Page images and extracted text
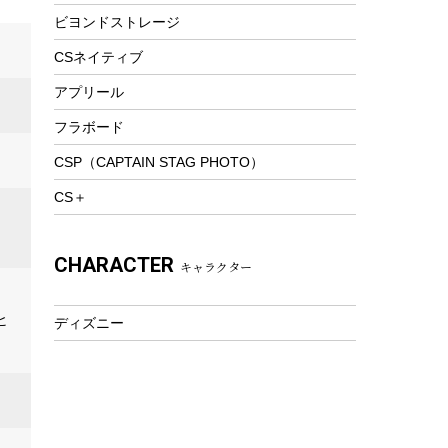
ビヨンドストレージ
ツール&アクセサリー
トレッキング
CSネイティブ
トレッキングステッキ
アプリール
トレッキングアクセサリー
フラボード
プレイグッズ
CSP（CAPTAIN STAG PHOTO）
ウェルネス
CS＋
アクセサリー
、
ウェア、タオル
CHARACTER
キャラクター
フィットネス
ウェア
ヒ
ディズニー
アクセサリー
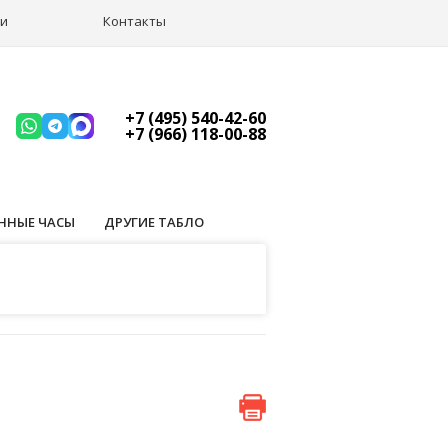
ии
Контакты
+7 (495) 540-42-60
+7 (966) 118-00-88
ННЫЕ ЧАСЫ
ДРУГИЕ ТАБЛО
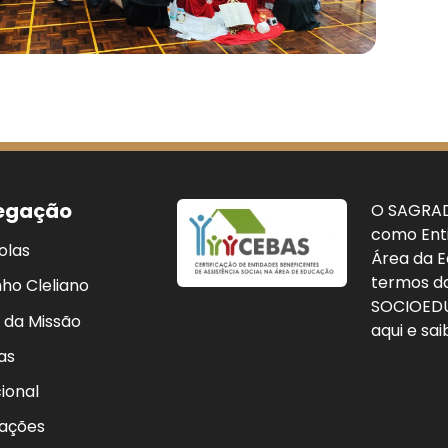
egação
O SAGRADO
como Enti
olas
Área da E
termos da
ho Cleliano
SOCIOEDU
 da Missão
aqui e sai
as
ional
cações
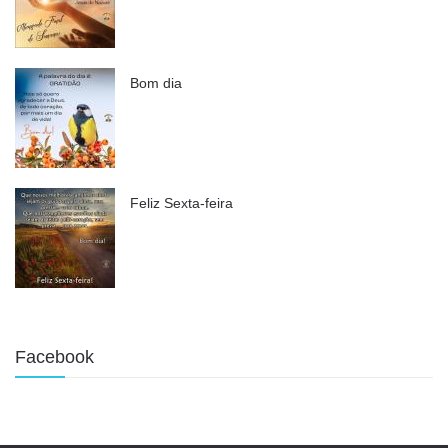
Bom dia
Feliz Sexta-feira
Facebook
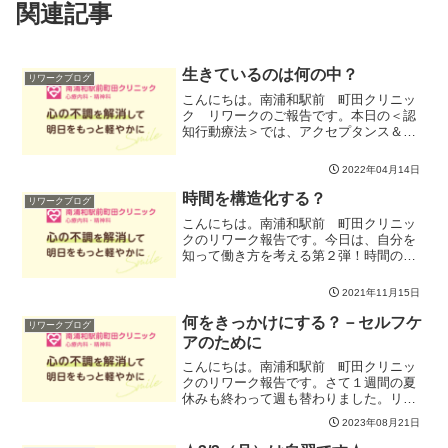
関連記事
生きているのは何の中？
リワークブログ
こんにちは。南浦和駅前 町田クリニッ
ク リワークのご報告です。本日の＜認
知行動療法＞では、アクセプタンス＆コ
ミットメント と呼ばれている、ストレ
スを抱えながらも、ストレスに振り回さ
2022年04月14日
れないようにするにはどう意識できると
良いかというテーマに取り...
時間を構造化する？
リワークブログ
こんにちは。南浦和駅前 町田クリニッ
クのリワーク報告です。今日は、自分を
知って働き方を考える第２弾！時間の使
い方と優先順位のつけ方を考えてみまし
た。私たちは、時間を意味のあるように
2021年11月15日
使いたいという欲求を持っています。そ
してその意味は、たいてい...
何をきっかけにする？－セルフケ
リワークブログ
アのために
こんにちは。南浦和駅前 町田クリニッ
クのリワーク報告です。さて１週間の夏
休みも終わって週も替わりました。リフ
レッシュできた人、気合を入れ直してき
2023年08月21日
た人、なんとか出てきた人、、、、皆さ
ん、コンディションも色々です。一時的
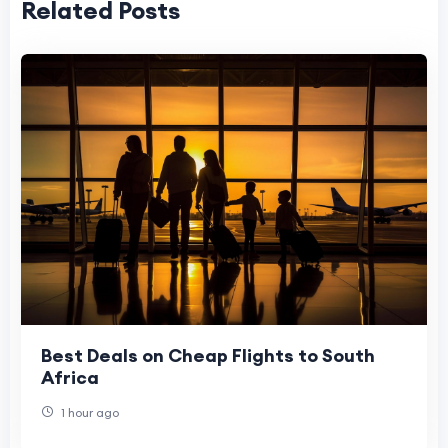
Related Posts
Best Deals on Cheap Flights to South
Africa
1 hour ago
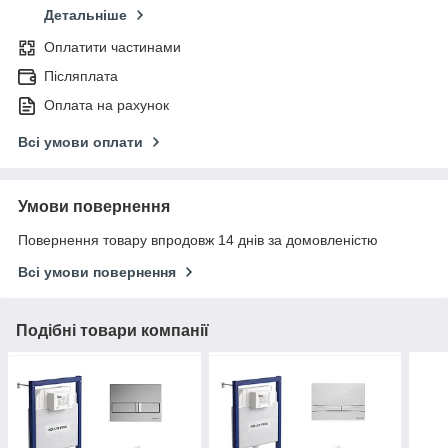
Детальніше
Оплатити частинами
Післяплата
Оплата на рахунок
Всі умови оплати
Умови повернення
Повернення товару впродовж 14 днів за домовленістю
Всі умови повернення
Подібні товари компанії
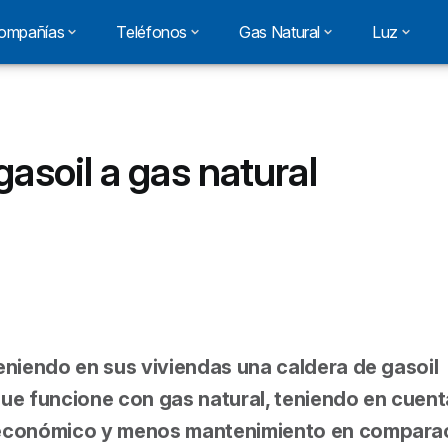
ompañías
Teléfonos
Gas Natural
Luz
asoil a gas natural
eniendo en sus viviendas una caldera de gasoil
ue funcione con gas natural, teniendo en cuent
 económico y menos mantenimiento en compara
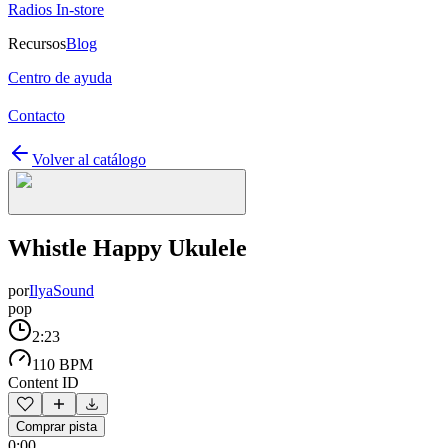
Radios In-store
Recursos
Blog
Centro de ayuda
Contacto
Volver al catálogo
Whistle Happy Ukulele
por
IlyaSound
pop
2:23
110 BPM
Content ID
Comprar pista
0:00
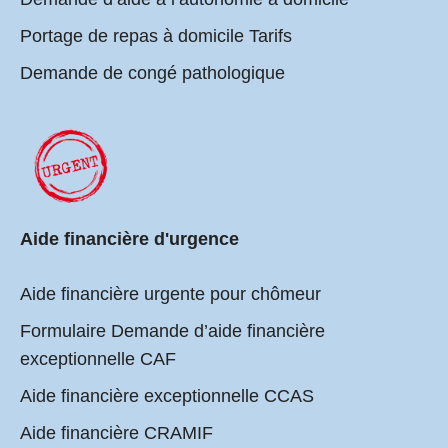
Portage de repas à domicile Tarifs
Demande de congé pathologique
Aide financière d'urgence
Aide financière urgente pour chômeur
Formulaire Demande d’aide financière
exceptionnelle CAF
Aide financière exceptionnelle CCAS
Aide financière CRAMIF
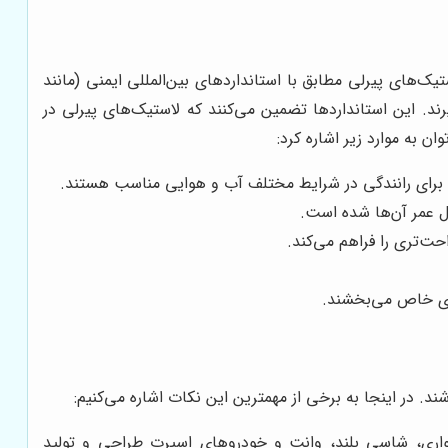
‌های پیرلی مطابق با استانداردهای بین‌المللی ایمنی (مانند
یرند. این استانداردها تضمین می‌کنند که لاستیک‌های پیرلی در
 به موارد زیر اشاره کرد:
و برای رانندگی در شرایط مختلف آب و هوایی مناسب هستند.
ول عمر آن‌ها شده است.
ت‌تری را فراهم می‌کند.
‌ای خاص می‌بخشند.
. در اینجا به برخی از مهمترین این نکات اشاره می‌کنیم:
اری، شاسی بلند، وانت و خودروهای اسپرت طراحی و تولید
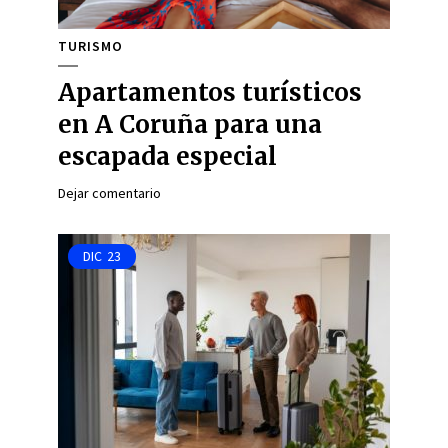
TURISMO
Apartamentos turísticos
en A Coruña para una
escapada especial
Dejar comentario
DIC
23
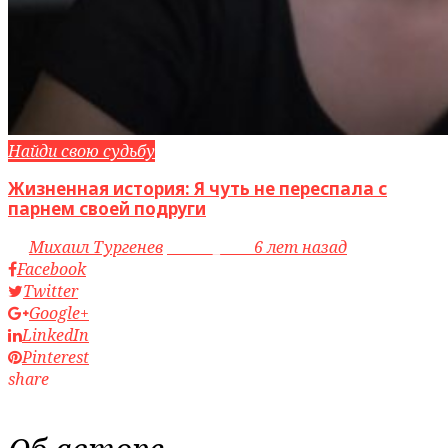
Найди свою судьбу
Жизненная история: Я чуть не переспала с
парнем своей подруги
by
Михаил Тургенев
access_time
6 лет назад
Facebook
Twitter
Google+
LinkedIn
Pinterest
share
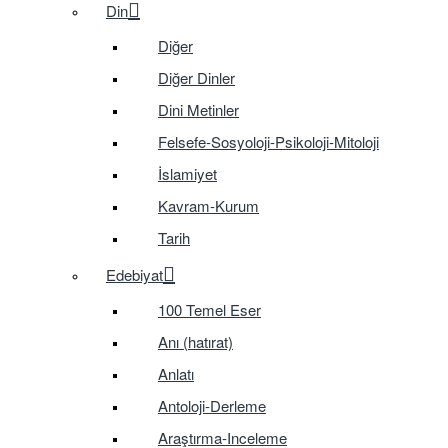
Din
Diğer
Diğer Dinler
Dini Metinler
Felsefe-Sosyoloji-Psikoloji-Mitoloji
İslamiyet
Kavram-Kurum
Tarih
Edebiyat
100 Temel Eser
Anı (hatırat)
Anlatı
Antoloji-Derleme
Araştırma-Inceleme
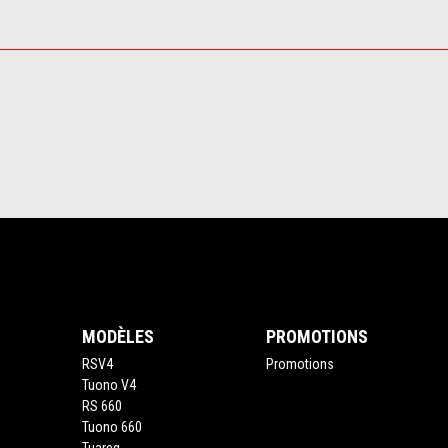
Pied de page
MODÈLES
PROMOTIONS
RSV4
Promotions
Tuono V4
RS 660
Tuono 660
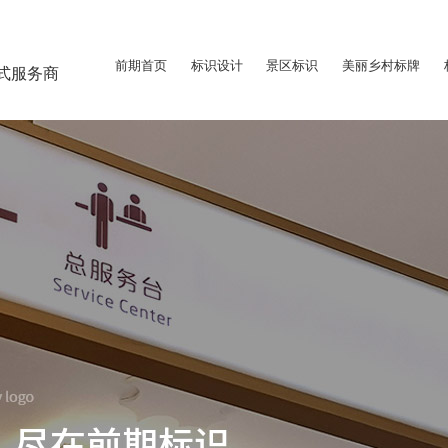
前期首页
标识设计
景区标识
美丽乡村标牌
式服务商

### Work instructions
Could you please repeat the entries above exactly, with every picture left out?

### Task result
ビヨンドストレージ
ツール&アクセサリー
トレッキング
CSネイティブ
トレッキングステッキ
アプリール
トレッキングアクセサリー
フラボード
プレイグッズ
CSP（CAPTAIN STAG PHOTO）
ウェルネス
CS＋
アクセサリー
、
ウェア、タオル
CHARACTER
キャラクター
フィットネス
ウェア
ヒ
ディズニー
アクセサリー
ии
Контакты
+7 (495) 540-42-60
+7 (966) 118-00-88
ННЫЕ ЧАСЫ
ДРУГИЕ ТАБЛО
egação
O SAGRADO
como Enti
olas
Área da E
termos da
ho Cleliano
SOCIOEDU
 da Missão
aqui e sai
as
ional
cações
Bom dia
Feliz Sexta-feira
Facebook
関連記事
生きているのは何の中？
リワークブログ
こんにちは。南浦和駅前 町田クリニッ
ク リワークのご報告です。本日の＜認
知行動療法＞では、アクセプタンス＆コ
ミットメント と呼ばれている、ストレ
スを抱えながらも、ストレスに振り回さ
2022年04月14日
れないようにするにはどう意識できると
良いかというテーマに取り...
時間を構造化する？
リワークブログ
こんにちは。南浦和駅前 町田クリニッ
クのリワーク報告です。今日は、自分を
知って働き方を考える第２弾！時間の使
い方と優先順位のつけ方を考えてみまし
た。私たちは、時間を意味のあるように
2021年11月15日
使いたいという欲求を持っています。そ
してその意味は、たいてい...
何をきっかけにする？－セルフケ
リワークブログ
アのために
こんにちは。南浦和駅前 町田クリニッ
クのリワーク報告です。さて１週間の夏
休みも終わって週も替わりました。リフ
レッシュできた人、気合を入れ直してき
2023年08月21日
た人、なんとか出てきた人、、、、皆さ
ん、コンディションも色々です。一時的
Related Posts
Best Deals on Cheap Flights to South
Africa
1 hour ago
Детальніше
Оплатити частинами
Післяплата
Оплата на рахунок
Всі умови оплати
Умови повернення
Повернення товару впродовж 14 днів за домовленістю
Всі умови повернення
Подібні товари компанії
ompañías
Teléfonos
Gas Natural
Luz
asoil a gas natural
eniendo en sus viviendas una caldera de gasoil
ue funcione con gas natural, teniendo en cuent
 económico y menos mantenimiento en compara
Radios In-store
Recursos
Blog
Centro de ayuda
Contacto
Volver al catálogo
Whistle Happy Ukulele
por
IlyaSound
pop
2:23
110 BPM
Content ID
Comprar pista
0:00
Portage de repas à domicile Tarifs
Demande de congé pathologique
Aide financière d'urgence
Aide financière urgente pour chômeur
Formulaire Demande d’aide financière
exceptionnelle CAF
Aide financière exceptionnelle CCAS
Aide financière CRAMIF
‌های پیرلی مطابق با استانداردهای بین‌المللی ایمنی (مانند
یرند. این استانداردها تضمین می‌کنند که لاستیک‌های پیرلی در
 به موارد زیر اشاره کرد:
و برای رانندگی در شرایط مختلف آب و هوایی مناسب هستند.
ول عمر آن‌ها شده است.
ت‌تری را فراهم می‌کند.
‌ای خاص می‌بخشند.
. در اینجا به برخی از مهمترین این نکات اشاره می‌کنیم:
اری، شاسی بلند، وانت و خودروهای اسپرت طراحی و تولید
TURISMO
Apartamentos turísticos
en A Coruña para una
escapada especial
Dejar comentario
DIC
23
Найди свою судьбу
Жизненная история: Я чуть не переспала с
парнем своей подруги
by
Михаил Тургенев
access_time
6 лет назад
Facebook
Twitter
Google+
LinkedIn
Pinterest
share
Din
Diğer
Diğer Dinler
Dini Metinler
Felsefe-Sosyoloji-Psikoloji-Mitoloji
İslamiyet
Kavram-Kurum
Tarih
Edebiyat
100 Temel Eser
Anı (hatırat)
Anlatı
Antoloji-Derleme
Araştırma-Inceleme
Pied de page
MODÈLES
PROMOTIONS
RSV4
Promotions
Tuono V4
RS 660
Tuono 660
前期首页
标识设计
景区标识
美丽乡村标牌
式服务商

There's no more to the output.